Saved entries
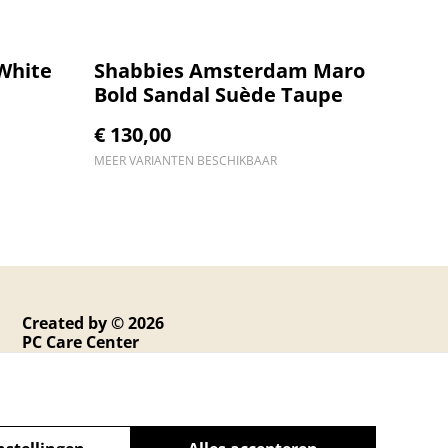
White
Shabbies Amsterdam Maro
Bold Sandal Suède Taupe
€ 130,00
MEER VARIANTEN BESCHIKBAAR
Created by © 2026
PC Care Center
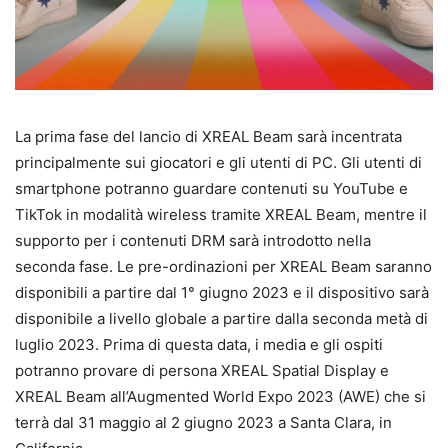
La prima fase del lancio di XREAL Beam sarà incentrata
principalmente sui giocatori e gli utenti di PC. Gli utenti di
smartphone potranno guardare contenuti su YouTube e
TikTok in modalità wireless tramite XREAL Beam, mentre il
supporto per i contenuti DRM sarà introdotto nella
seconda fase. Le pre-ordinazioni per XREAL Beam saranno
disponibili a partire dal 1° giugno 2023 e il dispositivo sarà
disponibile a livello globale a partire dalla seconda metà di
luglio 2023. Prima di questa data, i media e gli ospiti
potranno provare di persona XREAL Spatial Display e
XREAL Beam all’Augmented World Expo 2023 (AWE) che si
terrà dal 31 maggio al 2 giugno 2023 a Santa Clara, in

* [Problem requirements]
Determine how many lines in the data include the word "sarà". Answer with that number alone.

* [Answer below]
3